First, welcome to AUGI. Second, just a bit of etiquette : Surround your code inside of code tags. In the advanced editor click the hash (#) button or type:
[ code ]... your code here ... [ /code ] (without the spaces of course). It just makes your code more readable.
Now to try and answer your question:
- The 1st item in a while loop is the predicate. I.e. if it returns nil the while loop stops, otherwise it continues to perform all the other items in the loop.
- Your first item is the princ, which means effectively that your while loop will never stop, since it will always return the string printed to the command line (i.e. not nil).
- Depending on if your Light_Pole block definition is set to be scaled uniformly or not, it expects either just a scale or a scale for XYZ (one each).
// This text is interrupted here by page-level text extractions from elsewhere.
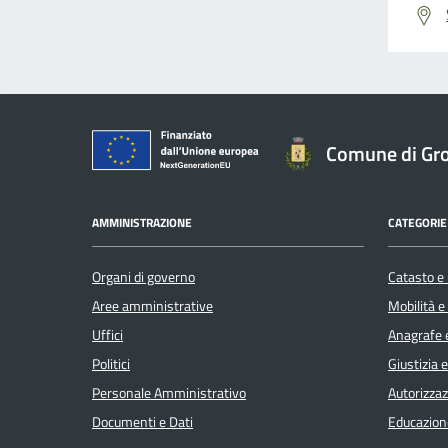
Comune di Gro
AMMINISTRAZIONE
CATEGORIE 
Organi di governo
Catasto e 
Aree amministrative
Mobilità e
Uffici
Anagrafe e
Politici
Giustizia 
Personale Amministrativo
Autorizzaz
Documenti e Dati
Educazion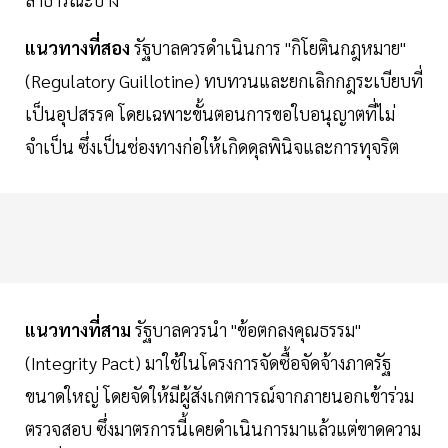
แนวทางที่สอง
รัฐบาลควรดำเนินการ "กิโยตินกฎหมาย"
(Regulatory Guillotine) ทบทวนและยกเลิกกฎระเบียบที่
เป็นอุปสรรค โดยเฉพาะขั้นตอนการขอใบอนุญาตที่ไม่
จำเป็น ซึ่งเป็นช่องทางก่อให้เกิดดุลพินิจและการทุจริต
แนวทางที่สาม
รัฐบาลควรนำ "ข้อตกลงคุณธรรม"
(Integrity Pact) มาใช้ในโครงการจัดซื้อจัดจ้างภาครัฐ
ขนาดใหญ่ โดยจัดให้มีผู้สังเกตการณ์จากภายนอกเข้าร่วม
ตรวจสอบ ซึ่งมาตรการนี้เคยดำเนินการมาแล้วแต่ขาดความ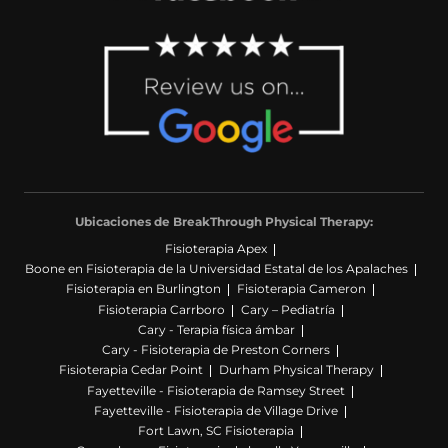
Ubicaciones de BreakThrough Physical Therapy:
Fisioterapia Apex
Boone en Fisioterapia de la Universidad Estatal de los Apalaches
Fisioterapia en Burlington
Fisioterapia Cameron
Fisioterapia Carrboro
Cary – Pediatría
Cary - Terapia física ámbar
Cary - Fisioterapia de Preston Corners
Fisioterapia Cedar Point
Durham Physical Therapy
Fayetteville - Fisioterapia de Ramsey Street
Fayetteville - Fisioterapia de Village Drive
Fort Lawn, SC Fisioterapia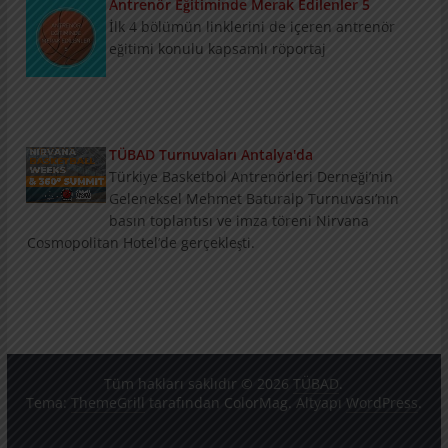
Antrenör Eğitiminde Merak Edilenler 5
İlk 4 bölümün linklerini de içeren antrenör
eğitimi konulu kapsamlı röportaj
TÜBAD Turnuvaları Antalya'da
Türkiye Basketbol Antrenörleri Derneği’nin
Geleneksel Mehmet Baturalp Turnuvası’nın
basın toplantısı ve imza töreni Nirvana
Cosmopolitan Hotel’de gerçekleşti.
Konu ve Konuklarıyla Summit
3 bölümlük konu ve konukların tanıtımını
içeren Nirvana Basketball Weeks Summit
Programı
Tüm hakları saklıdır © 2026
TÜBAD
.
Tema:
ThemeGrill
tarafından ColorMag. Altyapı
WordPress
.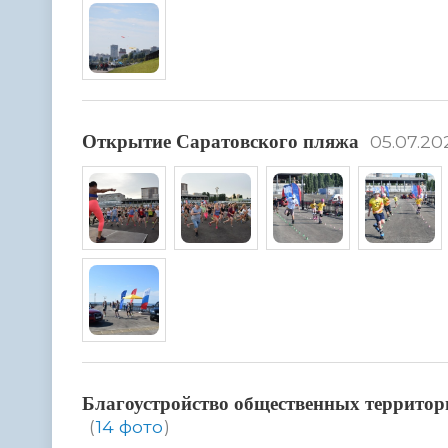
Открытие Саратовского пляжа
05.07.20
Благоустройство общественных территор
(
14 фото
)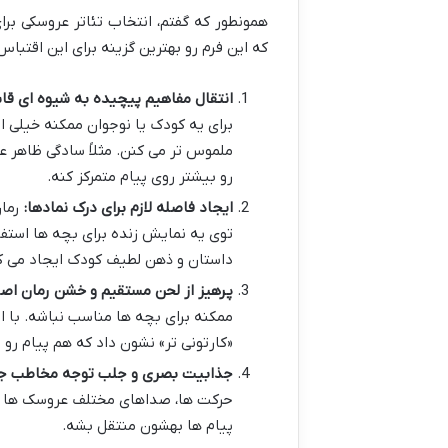
همونطور که گفتم، انتخاب تئاتر عروسکی برا
که این فرم رو بهترین گزینه برای این اقتباس
انتقال مفاهیم پیچیده به شیوه ای قا
برای یه کودک یا نوجوان ممکنه خیلی ا
ملموس تر می کنن. مثلاً سادگی ظاه
رو بیشتر روی پیام متمرکز کنه.
ایجاد فاصله لازم برای درک نمادها:
رمان
توی یه نمایش زنده برای بچه ها استفا
داستان و ذهن لطیف کودک ایجاد می کن
پرهیز از لحن مستقیم و خشن رمان اصل
ممکنه برای بچه ها مناسب نباشه. با 
«کارتونی تر» نشون داد که هم پیام رو
جذابیت بصری و جلب توجه مخاطب جو
حرکت ها، صداهای مختلف عروسک ها می
پیام ها بهشون منتقل بشه.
So the command call needs to account for this before the rotate happens.
- The msc thingy is not defined in the code you posted, I'm not sure what it's meant to do. If I test your code it sends a nil to the insert command causing an ESC being pressed - and thus stopping all lisp.
- To cleanly stop a command defun, add a blank princ at the end so it doesn't print out whatever the last thing was inside the defun.
So here's an alternative which might work:
Code:
(defun c:1301 ()
(command "layer" "s" "Utility_Pole" "")
(while (setq pt (getpoint "\n1301 Light Pole: "))
(command "insert" "Light_Pole" pt "" ""))
(princ))
See how much nicer it looks when you surround your code with code tags?
Edit: BTW, you could use the Make option for Layer instead of Set. If the layer exists then it acts the same as set, but if it doesn't in makes the layer before it set it as current.